Foundation of an Analyst

WHEN: June 21+22, 2021  10:00am EST
SUMMARY: In this 3-hour virtual course, divided into two 1.5-hour segments, Dr. Ben Gilad, the father of CI, the originator of the Strategic Warning System approach, author of 5 books on using CI and the creator of the first official certification in CI- The CIP™- will give you a framework to start your analyst’ journey. He started his 30 years as a competition analyst with this one framework. He will retrain your brain to see CI very differently than the convention of more data adding to the internal noise.  That is a big step if you like to get noticed.

ben gilad

For those who need a quick intro to the true power of CI beyond data, information, search tricks, noise and dead-end “research” jobs.

There are a dozen courses out there teaching competitive intelligence.
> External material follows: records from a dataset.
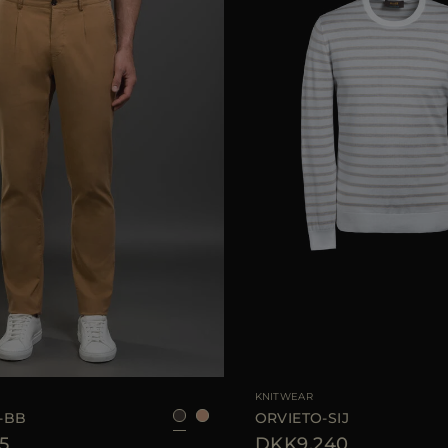
46
48
50
54
AVAILABLE SIZE
KNITWEAR
-BB
ORVIETO-SIJ
5
DKK9.240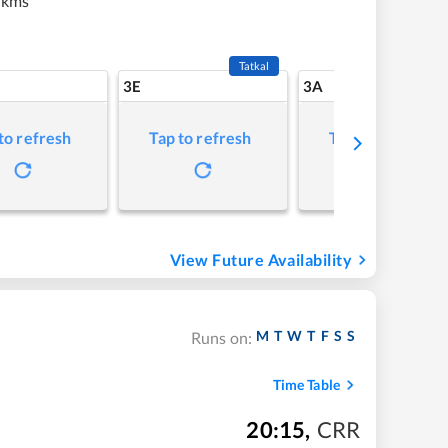
 kms
Tatkal
3E
3A
to refresh
Tap to refresh
Tap to refresh
View Future Availability
M
T
W
T
F
S
S
Runs on:
Time Table
20:15
,
CRR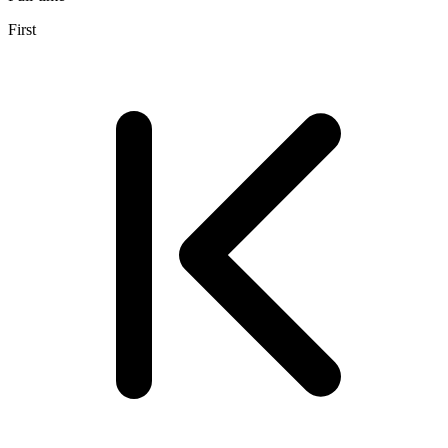
First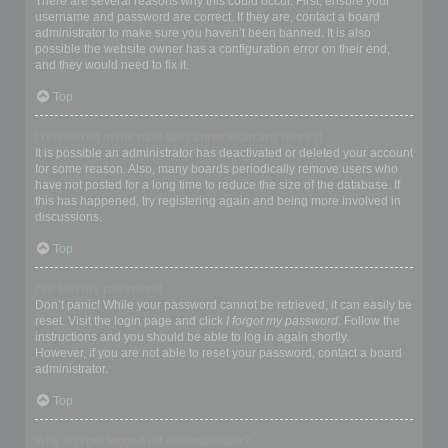
There are several reasons why this could occur. First, ensure your
username and password are correct. If they are, contact a board
administrator to make sure you haven’t been banned. It is also
possible the website owner has a configuration error on their end,
and they would need to fix it.
Top
I registered in the past but cannot login any more?!
It is possible an administrator has deactivated or deleted your account
for some reason. Also, many boards periodically remove users who
have not posted for a long time to reduce the size of the database. If
this has happened, try registering again and being more involved in
discussions.
Top
I’ve lost my password!
Don’t panic! While your password cannot be retrieved, it can easily be
reset. Visit the login page and click
I forgot my password
. Follow the
instructions and you should be able to log in again shortly.
However, if you are not able to reset your password, contact a board
administrator.
Top
Why do I get logged off automatically?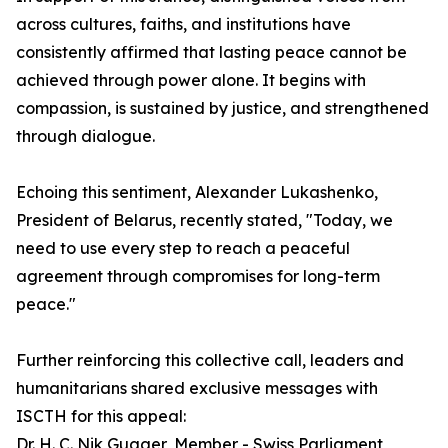
across cultures, faiths, and institutions have
consistently affirmed that lasting peace cannot be
achieved through power alone. It begins with
compassion, is sustained by justice, and strengthened
through dialogue.
Echoing this sentiment, Alexander Lukashenko,
President of Belarus, recently stated, "Today, we
need to use every step to reach a peaceful
agreement through compromises for long-term
peace."
Further reinforcing this collective call, leaders and
humanitarians shared exclusive messages with
ISCTH for this appeal:
Dr. H. C. Nik Gugger, Member - Swiss Parliament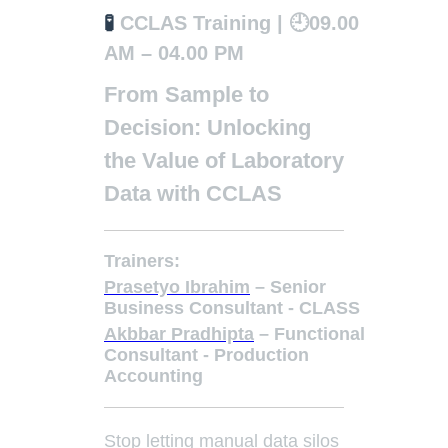
🧪
CCLAS Training | 🕘09.00
AM – 04.00 PM
From Sample to
Decision: Unlocking
the Value of Laboratory
Data with CCLAS
Trainers:
Prasetyo Ibrahim
– Senior
Business Consultant - CLASS
Akbbar Pradhipta
– Functional
Consultant - Production
Accounting
Stop letting manual data silos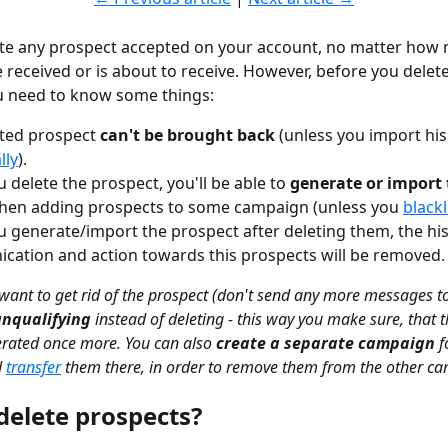
ete any prospect accepted on your account, no matter how
received or is about to receive. However, before you delete
u need to know some things:
ted prospect 
can't be brought back
 (unless you import his
lly
).
 delete the prospect, you'll be able to 
generate or import
hen adding prospects to some campaign (unless you 
blackl
 generate/import the prospect after deleting them, the his
ation and action towards this prospects will be removed.
 want to get rid of the prospect (don't send any more messages t
unqualifying
 instead of deleting - this way you make sure, that 
rated once more. You can also 
create a separate campaign
 f
 
transfer
 them there, in order to remove them from the other c
delete prospects?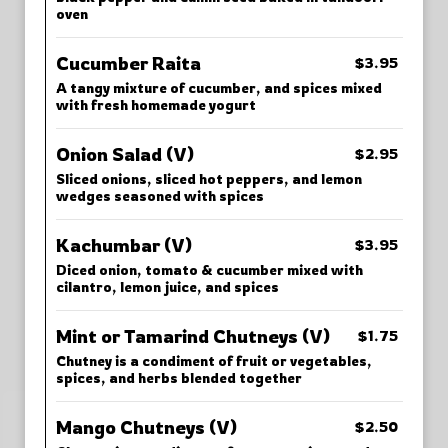
oven
Cucumber Raita
$3.95
A tangy mixture of cucumber, and spices mixed
with fresh homemade yogurt
Onion Salad (V)
$2.95
Sliced onions, sliced hot peppers, and lemon
wedges seasoned with spices
Kachumbar (V)
$3.95
Diced onion, tomato & cucumber mixed with
cilantro, lemon juice, and spices
Mint or Tamarind Chutneys (V)
$1.75
Chutney is a condiment of fruit or vegetables,
spices, and herbs blended together
Mango Chutneys (V)
$2.50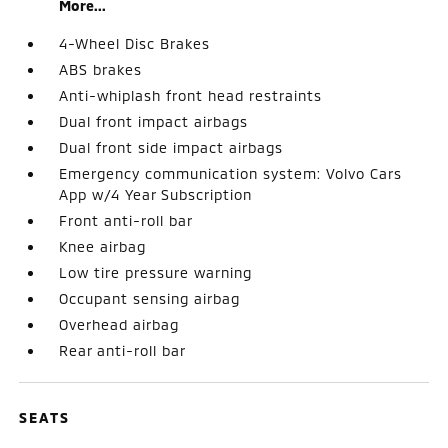
More...
4-Wheel Disc Brakes
ABS brakes
Anti-whiplash front head restraints
Dual front impact airbags
Dual front side impact airbags
Emergency communication system: Volvo Cars
App w/4 Year Subscription
Front anti-roll bar
Knee airbag
Low tire pressure warning
Occupant sensing airbag
Overhead airbag
Rear anti-roll bar
SEATS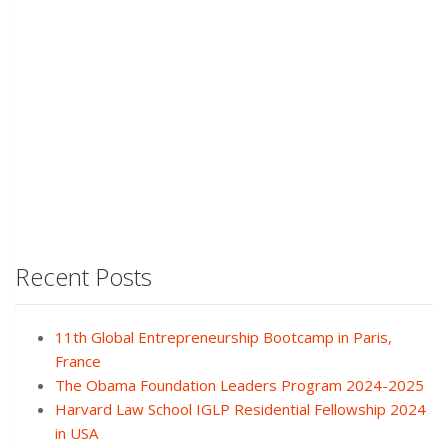
Recent Posts
11th Global Entrepreneurship Bootcamp in Paris,
France
The Obama Foundation Leaders Program 2024-2025
Harvard Law School IGLP Residential Fellowship 2024
in USA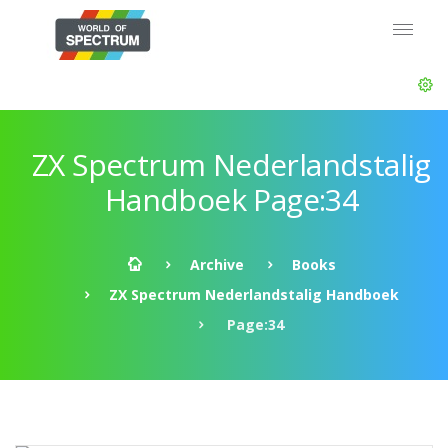
ZX Spectrum Nederlandstalig
Handboek Page:34
Archive
Books
ZX Spectrum Nederlandstalig Handboek
Page:34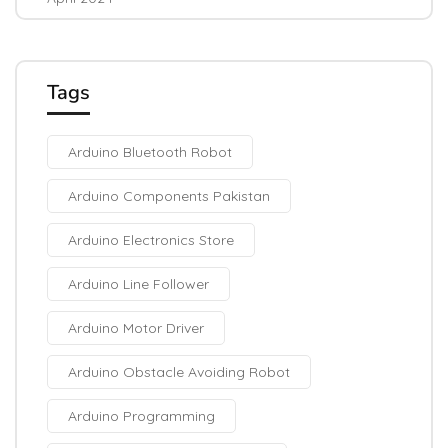
Tags
Arduino Bluetooth Robot
Arduino Components Pakistan
Arduino Electronics Store
Arduino Line Follower
Arduino Motor Driver
Arduino Obstacle Avoiding Robot
Arduino Programming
They are all good courses – encompassing collection, sources of information, the intelligence “cycle”, a few case studies of the possible areas of use of CI, some so called CI “capabilities”, and other topics relevant to beginners who are tasked with competitive intelligence roles and want to know where to start or seasoned managers who’ve been “doing CI” without formal training.

Of course, if you’ve been “doing CI” for years without training, it means “doing CI” doesn’t really require training, does it? You wouldn’t “do Finance” without having some training in Finance, right?

If you believe competitive intelligence is about collecting and disseminating competitor information, you can “do CI” anytime. For that, a basic course in process and data storage and perhaps some “analytics” (whatever it means) will do. It will get you more organized. It will give you some “coverage” in that everyone “does it this way”. You might even think these are “best practices.” (There are not. Not by a long shot.)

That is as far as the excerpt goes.